Nasri hadn’t asked his sons about the black mask. Hubal-bubble disappeared and his story along with him. Instead, the elderly man, now partially blind, had closed the pharmacy because he could no longer work and had overcome his loneliness with music. He’d discovered his god through the songs of Mohamed Abd el-Wahhab, and dispelled the gloom with the ecstasy of rhythm.

He was sitting in Nasim’s apartment trying to tell Hend about the comfort that music spreads and poetry fashions. He told her she must teach the children to play instruments. He said God was the rhythm of the world and that the world fashioned its rhythms through music. He recited lines of verse that Abd el-Wahhab had set to music and said that a single line of verse summed up all the prayers that mankind had composed to glorify their gods.

“Listen!” he said:

My lord, when my soul was in his hand ,

Destroyed it, may his hand forever rest unharmed!

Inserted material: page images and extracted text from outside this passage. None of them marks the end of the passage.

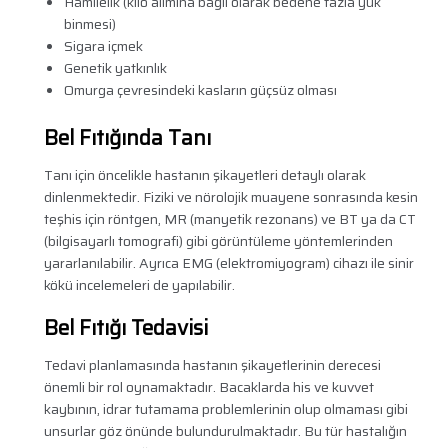
Hamilelik (kilo alımına bağlı olarak bedene fazla yük
binmesi)
Sigara içmek
Genetik yatkınlık
Omurga çevresindeki kasların güçsüz olması
Bel Fıtığında Tanı
Tanı için öncelikle hastanın şikayetleri detaylı olarak
dinlenmektedir. Fiziki ve nörolojik muayene sonrasında kesin
teşhis için röntgen, MR (manyetik rezonans) ve BT ya da CT
(bilgisayarlı tomografi) gibi görüntüleme yöntemlerinden
yararlanılabilir. Ayrıca EMG (elektromiyogram) cihazı ile sinir
kökü incelemeleri de yapılabilir.
Bel Fıtığı Tedavisi
Tedavi planlamasında hastanın şikayetlerinin derecesi
önemli bir rol oynamaktadır. Bacaklarda his ve kuvvet
kaybının, idrar tutamama problemlerinin olup olmaması gibi
unsurlar göz önünde bulundurulmaktadır. Bu tür hastalığın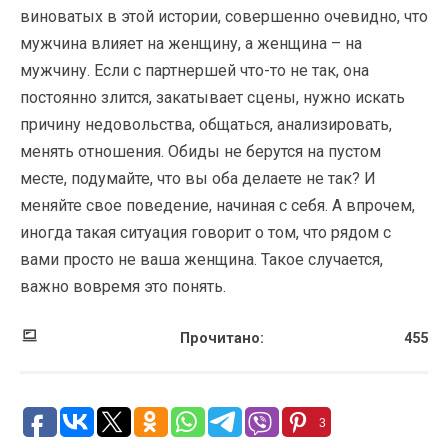
виноватых в этой истории, совершенно очевидно, что
мужчина влияет на женщину, а женщина – на
мужчину. Если с партнершей что-то не так, она
постоянно злится, закатывает сцены, нужно искать
причину недовольства, общаться, анализировать,
менять отношения. Обиды не берутся на пустом
месте, подумайте, что вы оба делаете не так? И
меняйте свое поведение, начиная с себя. А впрочем,
иногда такая ситуация говорит о том, что рядом с
вами просто не ваша женщина. Такое случается,
важно вовремя это понять.
Прочитано:
455
3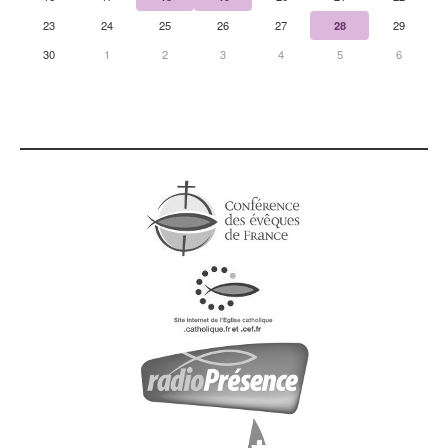
23
24
25
26
27
28
29
30
1
2
3
4
5
6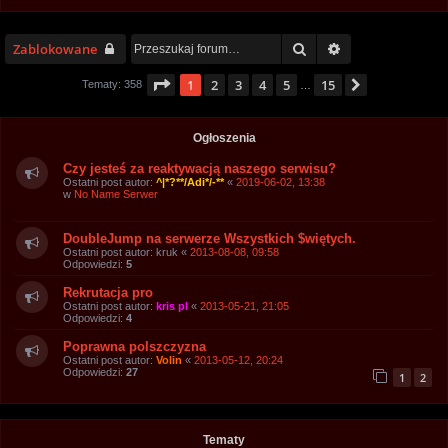
Szukaj
Wyszukiwanie z
Zablokowane
Strona
1
z
15
1
2
3
4
5
15
Następna
Tematy: 358
…
Ogłoszenia
Czy jesteś za reaktywacją naszego serwisu?
Ostatni post autor:
^|*?**/Adi*/-**
«
2019-06-02, 13:38
w
No Name Serwer
DoubleJump na serwerze Wszystkich $więtych.
Ostatni post autor:
kruk
«
2013-08-08, 09:58
Odpowiedzi:
5
Rekrutacja pro
Ostatni post autor:
kris pl
«
2013-05-21, 21:05
Odpowiedzi:
4
Poprawna polszczyzna
Ostatni post autor:
Volin
«
2013-05-12, 20:24
Odpowiedzi:
27
1
2
Tematy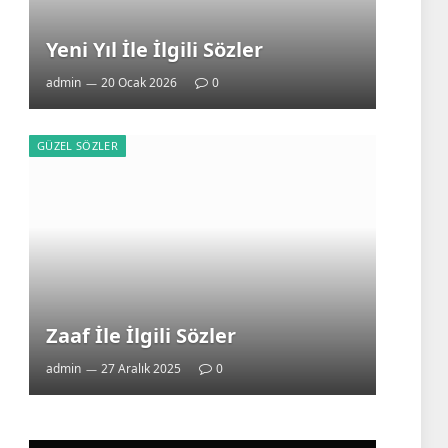
Yeni Yıl İle İlgili Sözler
admin
20 Ocak 2026
0
GÜZEL SÖZLER
Zaaf İle İlgili Sözler
admin
27 Aralık 2025
0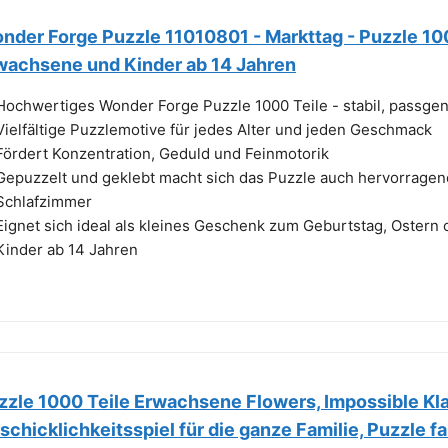
nder Forge Puzzle 11010801 - Markttag - Puzzle 10
wachsene und Kinder ab 14 Jahren
Hochwertiges Wonder Forge Puzzle 1000 Teile - stabil, passgen
Vielfältige Puzzlemotive für jedes Alter und jeden Geschmack
Fördert Konzentration, Geduld und Feinmotorik
Gepuzzelt und geklebt macht sich das Puzzle auch hervorrag
Schlafzimmer
Eignet sich ideal als kleines Geschenk zum Geburtstag, Oster
Kinder ab 14 Jahren
zzle 1000 Teile Erwachsene Flowers, Impossible Kl
schicklichkeitsspiel für die ganze Familie, Puzzle 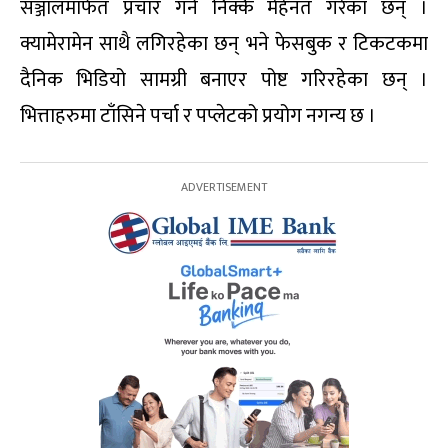
सञ्जालमार्फत प्रचार गर्न निक्कै मेहेनत गरेका छन् ।
क्यामेरामेन साथै लगिरहेका छन् भने फेसबुक र टिकटकमा
दैनिक भिडियो सामग्री बनाएर पोष्ट गरिरहेका छन् ।
भित्ताहरुमा टाँसिने पर्चा र पप्लेटको प्रयोग नगन्य छ ।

He stood up and asked for the tape recorder so he could play her the ballad called “The One You Have Made to Suffer.” His foot tripped on the edge of the carpet and he tipped forward, hands outstretched. Hend recoiled but the man could not stop his forward trajectory, and it looked as though he was going to fall on top of her. She tried to free herself from his hands by pushing them away and he fell to the floor.